▶ [WORK TO BE COMPLETED]
From top to bottom, print the listing word for word and skip any pictures it contains.

▶ [GIVEN DATA]
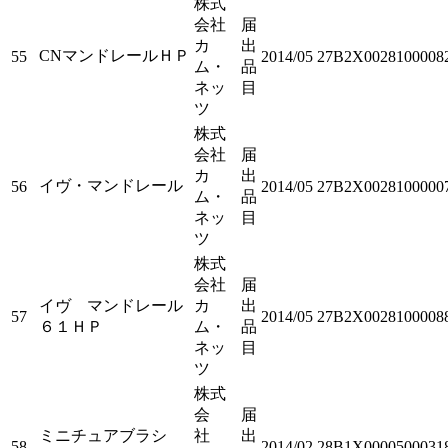
株式
会社
届
カ
出
CNマンドレールＨＰ
55
2014/05
27B2X0028100008
ム・
品
ネッ
目
ツ
株式
会社
届
カ
出
イヴ・マンドレール
56
2014/05
27B2X0028100000
ム・
品
ネッ
目
ツ
株式
会社
届
イヴ マンドレール
カ
出
57
2014/05
27B2X0028100008
６１ＨＰ
ム・
品
ネッ
目
ツ
株式
会
届
ミニチュアブラシ
社
出
58
2014/02
28B1X0000500031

▶ [FINISHED EXERCISE]
株式
会社
届
カ
出
CNマンドレールＨＰ
55
2014/05
27B2X0028100008
ム・
品
ネッ
目
ツ
株式
会社
届
カ
出
イヴ・マンドレール
56
2014/05
27B2X0028100000
ム・
品
ネッ
目
ツ
株式
会社
届
イヴ マンドレール
カ
出
57
2014/05
27B2X0028100008
６１ＨＰ
ム・
品
ネッ
目
ツ
株式
会
届
ミニチュアブラシ
社
出
58
2014/02
28B1X0000500031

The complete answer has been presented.